When the U.S. Treasury announced last month that it plans to sell the last of its General Motors stock by the end of the year, it didn’t just mean an end to sneering at “Government Motors.” It marked a triumphant milestone in one of the most successful government programs in modern history.
Five years ago, when President George W. Bush and then President Obama decided to “bail out” the auto industry, congressional reaction ranged from skepticism to open hostility. Southern senators, many of whose states are home to Japanese auto plants, bellowed that Chrysler and GM should be allowed to go straight to traditional bankruptcy.
Had that happened, it would likely have wiped out Ford Motor Co. as well, since the domestic automakers depend on common suppliers.
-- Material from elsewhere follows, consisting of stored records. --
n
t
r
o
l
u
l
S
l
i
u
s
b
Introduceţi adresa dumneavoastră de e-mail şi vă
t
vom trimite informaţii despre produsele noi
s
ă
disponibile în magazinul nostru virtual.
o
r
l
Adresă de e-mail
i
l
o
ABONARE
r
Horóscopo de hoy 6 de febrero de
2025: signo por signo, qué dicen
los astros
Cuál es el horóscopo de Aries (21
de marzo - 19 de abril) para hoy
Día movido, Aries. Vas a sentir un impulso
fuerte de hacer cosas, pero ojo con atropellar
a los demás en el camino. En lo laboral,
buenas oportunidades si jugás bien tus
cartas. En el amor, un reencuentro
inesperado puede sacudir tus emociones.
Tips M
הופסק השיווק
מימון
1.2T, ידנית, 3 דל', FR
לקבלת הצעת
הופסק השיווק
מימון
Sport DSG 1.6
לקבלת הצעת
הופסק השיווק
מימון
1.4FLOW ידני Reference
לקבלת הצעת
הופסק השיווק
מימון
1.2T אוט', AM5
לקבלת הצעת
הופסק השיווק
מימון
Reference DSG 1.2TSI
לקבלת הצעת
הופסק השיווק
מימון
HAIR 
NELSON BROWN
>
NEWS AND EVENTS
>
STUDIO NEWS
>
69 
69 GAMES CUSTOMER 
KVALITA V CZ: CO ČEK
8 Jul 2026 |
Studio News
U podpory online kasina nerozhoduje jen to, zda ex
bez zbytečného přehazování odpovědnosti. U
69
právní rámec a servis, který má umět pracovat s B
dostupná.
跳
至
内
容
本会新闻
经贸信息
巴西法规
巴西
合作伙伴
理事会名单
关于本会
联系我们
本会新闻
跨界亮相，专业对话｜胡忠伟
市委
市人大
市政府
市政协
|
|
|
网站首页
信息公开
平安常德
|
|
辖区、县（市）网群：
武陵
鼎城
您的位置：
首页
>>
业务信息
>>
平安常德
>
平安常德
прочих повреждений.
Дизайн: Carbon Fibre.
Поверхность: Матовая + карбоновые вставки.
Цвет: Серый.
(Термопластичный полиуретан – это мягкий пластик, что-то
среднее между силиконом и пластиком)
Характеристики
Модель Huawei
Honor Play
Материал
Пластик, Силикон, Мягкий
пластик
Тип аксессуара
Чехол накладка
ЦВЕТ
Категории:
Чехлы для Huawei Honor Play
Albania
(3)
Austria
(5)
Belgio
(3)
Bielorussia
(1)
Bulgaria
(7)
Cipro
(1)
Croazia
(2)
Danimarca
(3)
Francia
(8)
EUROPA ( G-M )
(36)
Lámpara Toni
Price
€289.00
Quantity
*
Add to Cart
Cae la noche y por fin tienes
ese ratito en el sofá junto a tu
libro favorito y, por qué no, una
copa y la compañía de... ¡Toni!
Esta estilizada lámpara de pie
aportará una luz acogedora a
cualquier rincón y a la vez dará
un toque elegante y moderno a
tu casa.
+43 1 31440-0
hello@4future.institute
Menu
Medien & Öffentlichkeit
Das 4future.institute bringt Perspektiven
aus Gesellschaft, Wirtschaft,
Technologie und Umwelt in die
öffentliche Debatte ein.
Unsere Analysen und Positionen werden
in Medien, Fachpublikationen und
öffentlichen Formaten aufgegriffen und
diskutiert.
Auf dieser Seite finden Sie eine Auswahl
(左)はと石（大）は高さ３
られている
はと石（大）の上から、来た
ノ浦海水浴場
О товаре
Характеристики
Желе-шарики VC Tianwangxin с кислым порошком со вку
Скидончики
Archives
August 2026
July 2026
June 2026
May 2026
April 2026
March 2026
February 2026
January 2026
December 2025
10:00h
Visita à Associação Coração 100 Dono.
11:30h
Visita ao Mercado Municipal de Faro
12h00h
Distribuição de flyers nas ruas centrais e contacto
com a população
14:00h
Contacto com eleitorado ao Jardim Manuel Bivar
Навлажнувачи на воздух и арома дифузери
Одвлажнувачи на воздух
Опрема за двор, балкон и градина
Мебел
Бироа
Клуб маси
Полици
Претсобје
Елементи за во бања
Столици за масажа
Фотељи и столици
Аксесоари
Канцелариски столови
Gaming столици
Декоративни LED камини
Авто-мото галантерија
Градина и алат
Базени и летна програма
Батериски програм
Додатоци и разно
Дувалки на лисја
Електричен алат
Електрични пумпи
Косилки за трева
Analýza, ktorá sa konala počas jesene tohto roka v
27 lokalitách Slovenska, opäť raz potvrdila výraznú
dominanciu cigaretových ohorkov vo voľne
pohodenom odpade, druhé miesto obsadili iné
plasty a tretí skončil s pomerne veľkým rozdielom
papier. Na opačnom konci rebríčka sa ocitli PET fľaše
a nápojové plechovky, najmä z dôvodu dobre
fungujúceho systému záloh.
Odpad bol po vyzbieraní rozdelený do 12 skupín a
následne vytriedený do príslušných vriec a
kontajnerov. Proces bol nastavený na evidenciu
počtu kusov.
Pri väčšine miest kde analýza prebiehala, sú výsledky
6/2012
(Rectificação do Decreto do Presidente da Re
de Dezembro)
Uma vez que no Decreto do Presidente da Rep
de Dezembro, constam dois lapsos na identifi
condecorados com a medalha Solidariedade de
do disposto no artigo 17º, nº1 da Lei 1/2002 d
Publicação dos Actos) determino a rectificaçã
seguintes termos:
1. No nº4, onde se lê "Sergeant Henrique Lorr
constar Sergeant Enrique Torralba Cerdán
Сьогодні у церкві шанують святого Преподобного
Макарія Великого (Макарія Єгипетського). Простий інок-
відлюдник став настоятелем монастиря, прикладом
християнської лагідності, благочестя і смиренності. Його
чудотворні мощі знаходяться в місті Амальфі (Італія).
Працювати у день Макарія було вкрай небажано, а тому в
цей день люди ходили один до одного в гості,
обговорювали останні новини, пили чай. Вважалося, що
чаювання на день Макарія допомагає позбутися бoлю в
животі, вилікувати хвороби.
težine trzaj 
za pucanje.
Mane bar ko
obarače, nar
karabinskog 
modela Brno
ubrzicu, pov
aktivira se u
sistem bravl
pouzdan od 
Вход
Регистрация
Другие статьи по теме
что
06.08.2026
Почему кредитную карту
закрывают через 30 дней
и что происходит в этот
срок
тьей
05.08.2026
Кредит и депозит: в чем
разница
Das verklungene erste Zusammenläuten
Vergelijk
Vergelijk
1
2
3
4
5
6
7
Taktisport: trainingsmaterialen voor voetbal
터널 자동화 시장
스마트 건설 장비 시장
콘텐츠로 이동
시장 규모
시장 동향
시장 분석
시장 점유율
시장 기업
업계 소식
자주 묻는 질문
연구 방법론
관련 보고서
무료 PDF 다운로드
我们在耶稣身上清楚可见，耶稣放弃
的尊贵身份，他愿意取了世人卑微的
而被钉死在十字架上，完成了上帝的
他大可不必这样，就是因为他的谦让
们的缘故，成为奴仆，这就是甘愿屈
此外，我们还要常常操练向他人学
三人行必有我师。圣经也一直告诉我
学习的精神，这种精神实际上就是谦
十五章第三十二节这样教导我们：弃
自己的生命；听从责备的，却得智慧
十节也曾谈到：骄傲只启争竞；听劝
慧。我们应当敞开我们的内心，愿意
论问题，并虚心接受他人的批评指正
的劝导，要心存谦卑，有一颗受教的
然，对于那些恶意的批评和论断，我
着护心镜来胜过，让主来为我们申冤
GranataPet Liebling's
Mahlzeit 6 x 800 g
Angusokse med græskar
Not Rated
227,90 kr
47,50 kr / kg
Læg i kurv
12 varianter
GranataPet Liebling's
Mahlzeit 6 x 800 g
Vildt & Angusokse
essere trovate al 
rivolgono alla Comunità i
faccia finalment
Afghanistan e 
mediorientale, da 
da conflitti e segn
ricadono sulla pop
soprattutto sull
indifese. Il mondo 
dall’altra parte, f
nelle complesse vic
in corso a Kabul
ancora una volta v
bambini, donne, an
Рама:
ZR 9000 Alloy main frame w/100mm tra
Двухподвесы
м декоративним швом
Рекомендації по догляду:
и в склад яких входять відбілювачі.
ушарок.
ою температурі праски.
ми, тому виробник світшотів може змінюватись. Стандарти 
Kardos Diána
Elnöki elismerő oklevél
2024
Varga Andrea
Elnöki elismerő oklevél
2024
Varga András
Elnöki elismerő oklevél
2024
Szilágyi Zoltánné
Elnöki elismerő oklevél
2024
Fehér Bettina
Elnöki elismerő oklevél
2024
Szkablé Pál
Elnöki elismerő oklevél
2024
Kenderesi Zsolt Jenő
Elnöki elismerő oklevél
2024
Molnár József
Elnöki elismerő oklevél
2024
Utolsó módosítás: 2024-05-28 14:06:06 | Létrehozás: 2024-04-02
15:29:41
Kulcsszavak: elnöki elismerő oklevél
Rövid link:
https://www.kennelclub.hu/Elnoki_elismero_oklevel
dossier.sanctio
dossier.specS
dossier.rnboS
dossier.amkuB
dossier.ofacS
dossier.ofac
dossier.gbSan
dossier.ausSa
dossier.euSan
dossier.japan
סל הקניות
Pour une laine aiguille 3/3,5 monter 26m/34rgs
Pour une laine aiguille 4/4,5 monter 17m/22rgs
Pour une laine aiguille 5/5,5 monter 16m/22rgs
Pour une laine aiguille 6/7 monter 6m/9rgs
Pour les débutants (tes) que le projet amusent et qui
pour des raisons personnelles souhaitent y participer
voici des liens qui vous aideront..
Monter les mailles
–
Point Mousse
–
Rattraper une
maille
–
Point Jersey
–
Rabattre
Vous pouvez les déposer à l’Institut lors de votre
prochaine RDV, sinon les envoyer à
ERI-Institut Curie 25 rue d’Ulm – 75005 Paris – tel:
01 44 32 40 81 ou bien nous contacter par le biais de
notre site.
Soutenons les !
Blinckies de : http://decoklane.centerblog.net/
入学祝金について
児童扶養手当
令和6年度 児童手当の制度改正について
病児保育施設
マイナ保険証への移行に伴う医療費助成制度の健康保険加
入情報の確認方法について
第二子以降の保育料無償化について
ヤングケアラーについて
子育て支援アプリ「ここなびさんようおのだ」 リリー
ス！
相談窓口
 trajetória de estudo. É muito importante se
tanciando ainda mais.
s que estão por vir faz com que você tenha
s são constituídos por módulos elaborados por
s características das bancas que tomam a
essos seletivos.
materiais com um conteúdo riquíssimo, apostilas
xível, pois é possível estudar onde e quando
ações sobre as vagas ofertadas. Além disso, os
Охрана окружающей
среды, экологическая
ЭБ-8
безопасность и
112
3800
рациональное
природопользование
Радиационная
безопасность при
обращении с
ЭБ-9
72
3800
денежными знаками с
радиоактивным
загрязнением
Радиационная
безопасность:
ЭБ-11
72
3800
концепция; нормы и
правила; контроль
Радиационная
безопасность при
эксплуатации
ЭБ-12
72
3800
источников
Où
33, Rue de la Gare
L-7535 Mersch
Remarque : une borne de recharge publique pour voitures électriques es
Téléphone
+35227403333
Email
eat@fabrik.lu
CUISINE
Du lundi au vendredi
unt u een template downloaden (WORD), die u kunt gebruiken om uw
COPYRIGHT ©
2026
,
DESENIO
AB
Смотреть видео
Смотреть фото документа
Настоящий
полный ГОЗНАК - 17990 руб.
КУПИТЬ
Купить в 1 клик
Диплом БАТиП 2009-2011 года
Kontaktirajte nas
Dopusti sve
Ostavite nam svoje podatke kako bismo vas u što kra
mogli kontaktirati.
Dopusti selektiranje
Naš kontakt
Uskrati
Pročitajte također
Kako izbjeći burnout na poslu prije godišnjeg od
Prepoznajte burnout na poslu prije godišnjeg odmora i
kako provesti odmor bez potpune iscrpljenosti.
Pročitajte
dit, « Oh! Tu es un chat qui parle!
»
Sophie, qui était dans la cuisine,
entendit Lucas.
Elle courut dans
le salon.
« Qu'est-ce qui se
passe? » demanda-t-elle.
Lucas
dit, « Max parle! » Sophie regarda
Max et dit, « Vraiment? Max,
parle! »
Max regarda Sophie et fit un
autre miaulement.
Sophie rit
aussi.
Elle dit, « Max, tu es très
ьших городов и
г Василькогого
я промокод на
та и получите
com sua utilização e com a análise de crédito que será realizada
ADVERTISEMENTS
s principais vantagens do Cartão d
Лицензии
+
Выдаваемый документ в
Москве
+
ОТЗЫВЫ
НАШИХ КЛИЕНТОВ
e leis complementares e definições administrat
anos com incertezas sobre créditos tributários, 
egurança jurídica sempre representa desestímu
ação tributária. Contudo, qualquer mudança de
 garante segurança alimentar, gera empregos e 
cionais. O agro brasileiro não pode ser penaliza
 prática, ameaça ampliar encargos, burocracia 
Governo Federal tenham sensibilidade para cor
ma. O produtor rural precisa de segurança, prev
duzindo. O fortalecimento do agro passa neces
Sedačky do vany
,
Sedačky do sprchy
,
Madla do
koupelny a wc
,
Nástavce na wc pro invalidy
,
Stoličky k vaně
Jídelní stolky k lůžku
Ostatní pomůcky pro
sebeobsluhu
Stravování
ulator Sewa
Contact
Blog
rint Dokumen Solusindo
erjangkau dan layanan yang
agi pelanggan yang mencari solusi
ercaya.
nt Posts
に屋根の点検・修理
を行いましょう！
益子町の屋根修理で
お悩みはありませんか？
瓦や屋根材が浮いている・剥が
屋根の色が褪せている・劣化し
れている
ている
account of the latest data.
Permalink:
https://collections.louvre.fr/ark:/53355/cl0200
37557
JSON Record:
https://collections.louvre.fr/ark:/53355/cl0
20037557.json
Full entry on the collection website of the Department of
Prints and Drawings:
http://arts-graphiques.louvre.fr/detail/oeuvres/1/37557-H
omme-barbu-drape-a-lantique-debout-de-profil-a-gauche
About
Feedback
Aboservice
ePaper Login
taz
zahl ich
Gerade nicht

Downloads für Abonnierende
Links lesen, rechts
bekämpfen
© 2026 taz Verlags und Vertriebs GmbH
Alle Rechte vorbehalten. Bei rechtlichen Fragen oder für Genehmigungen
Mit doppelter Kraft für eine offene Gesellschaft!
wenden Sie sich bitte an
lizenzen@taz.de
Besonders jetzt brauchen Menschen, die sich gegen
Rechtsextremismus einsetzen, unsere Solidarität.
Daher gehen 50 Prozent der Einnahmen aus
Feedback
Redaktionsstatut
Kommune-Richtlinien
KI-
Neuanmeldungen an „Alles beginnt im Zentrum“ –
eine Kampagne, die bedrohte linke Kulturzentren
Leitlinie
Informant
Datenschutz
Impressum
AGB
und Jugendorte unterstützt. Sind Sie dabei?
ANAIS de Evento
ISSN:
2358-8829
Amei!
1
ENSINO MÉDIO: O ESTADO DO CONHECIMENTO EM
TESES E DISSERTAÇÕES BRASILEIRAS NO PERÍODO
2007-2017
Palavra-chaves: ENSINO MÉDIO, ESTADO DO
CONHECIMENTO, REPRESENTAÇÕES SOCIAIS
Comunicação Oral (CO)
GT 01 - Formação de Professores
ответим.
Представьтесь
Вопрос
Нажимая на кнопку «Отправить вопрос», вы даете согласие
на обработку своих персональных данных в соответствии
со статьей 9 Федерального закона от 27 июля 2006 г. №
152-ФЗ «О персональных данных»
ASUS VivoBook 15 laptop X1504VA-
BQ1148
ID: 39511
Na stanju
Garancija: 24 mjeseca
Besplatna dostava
The Center for Automotive Research estimated that as many as 3 million jobs might be lost.
Fortunately, the two presidents made the right choice. Taxpayers spent $49.5 billion to help GM stay afloat through a cushioned bankruptcy. Stock prices fluctuate, but in the end, the GM bailout will have cost the U.S. Treasury about $10 billion.
But to say that taxpayers “lost” $10 billion on the bailout is like saying you lost $30 because you paid to change the oil in your car, instead of waiting for the engine to seize. Had the domestic auto industry collapsed in 2008-09, the financial cost — and the human misery — would have been incalculable.
Today, GM and Chrysler are solidly profitable, employing tens of thousands of workers and contributing to federal, state, and local tax bases. The auto bailout has been a strategic investment in America’s future — money spent wisely and well.